ErlangSolutions
How to do web crawling in Elixir - New webinar
Following up from his talk at ElixirConf EU Virtual, our colleague Oleg Tarasenko will be joining us on the webinar to dive deeper into Crawly, the web scraping framework he created in Elixir.
In this webinar he will discuss what web scraping is, why it is valuable and how Crawly makes it easy.
The webinar will demonstrate a real example using the Elixir Radar job board.
Register at https://www2.erlang-solutions.com/crawlywebinar2
Most Liked
joddm
I would surely welcome some more intermediate/advanced guides on web scraping. Almost all blogs/tutorials on this topic is comprised of; 1. install lib 2. basic xpath selectors 3. save to csv.
Things I am wondering about:
Persistence strategies - do we save the html to a object storage, then scrape it and save data we need to database?
Recurrent scraping - how to scrape the same pages over a period of time? Strategies for good logging for error detection when a page has changed? How do we handle incremental updates on a field or web page?
Spider structuring - do you write a more general spider that can work for general fields across many web sites, and have more custom spiders to get “special” data from each page, or do we write a custom spider for each page?
Spider orchestration - how do we monitor these x number of spiders and scheduling? How do we prevent ddos’ing and get banned?
Probably more stuff that I even don’t know that I don’t know about. 

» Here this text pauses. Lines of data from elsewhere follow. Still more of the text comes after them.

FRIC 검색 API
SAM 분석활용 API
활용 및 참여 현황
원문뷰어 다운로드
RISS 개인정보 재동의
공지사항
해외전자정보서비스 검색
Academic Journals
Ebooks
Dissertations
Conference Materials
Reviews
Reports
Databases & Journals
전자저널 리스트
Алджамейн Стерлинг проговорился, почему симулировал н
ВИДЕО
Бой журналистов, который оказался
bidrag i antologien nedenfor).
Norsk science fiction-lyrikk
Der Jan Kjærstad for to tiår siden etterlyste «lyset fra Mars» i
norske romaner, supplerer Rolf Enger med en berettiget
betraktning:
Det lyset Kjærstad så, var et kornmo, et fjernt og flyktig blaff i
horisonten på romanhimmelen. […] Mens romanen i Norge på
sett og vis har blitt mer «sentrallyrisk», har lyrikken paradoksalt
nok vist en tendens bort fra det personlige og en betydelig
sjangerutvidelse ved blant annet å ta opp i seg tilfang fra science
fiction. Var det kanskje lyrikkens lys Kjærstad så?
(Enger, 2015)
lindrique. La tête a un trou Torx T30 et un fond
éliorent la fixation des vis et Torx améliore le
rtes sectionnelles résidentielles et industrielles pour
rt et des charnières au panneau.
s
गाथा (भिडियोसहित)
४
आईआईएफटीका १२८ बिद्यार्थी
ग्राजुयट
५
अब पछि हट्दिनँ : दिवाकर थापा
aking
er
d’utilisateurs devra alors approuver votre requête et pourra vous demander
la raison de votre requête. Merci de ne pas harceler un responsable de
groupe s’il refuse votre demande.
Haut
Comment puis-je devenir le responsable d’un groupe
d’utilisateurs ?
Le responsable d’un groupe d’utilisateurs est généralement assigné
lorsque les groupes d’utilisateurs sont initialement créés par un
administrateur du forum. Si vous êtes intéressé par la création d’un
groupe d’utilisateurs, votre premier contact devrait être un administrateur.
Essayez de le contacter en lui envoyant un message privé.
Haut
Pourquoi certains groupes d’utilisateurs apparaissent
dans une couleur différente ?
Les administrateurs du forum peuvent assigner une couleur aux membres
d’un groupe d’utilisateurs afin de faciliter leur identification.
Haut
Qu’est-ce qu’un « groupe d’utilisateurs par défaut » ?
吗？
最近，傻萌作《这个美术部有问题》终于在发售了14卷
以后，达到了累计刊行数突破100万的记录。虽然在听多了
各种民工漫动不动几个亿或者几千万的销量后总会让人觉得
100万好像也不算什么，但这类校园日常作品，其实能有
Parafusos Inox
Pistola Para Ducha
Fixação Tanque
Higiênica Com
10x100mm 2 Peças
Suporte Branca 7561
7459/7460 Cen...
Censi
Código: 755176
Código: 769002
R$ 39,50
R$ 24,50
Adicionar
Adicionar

If anyone has any available resources, please share
ErlangSolutions
Hey Joddm,
Thanks for the reply. I will pass this on to Oleg from our team who is hosting the webinar. He will likely have some valuable information on the above.
ErlangSolutions
Sorry for the mix up.
This is tomorrow, July 1st.
The website date was out of date temporarily.
The webinar will be recorded and all registrants will receive a copy via email.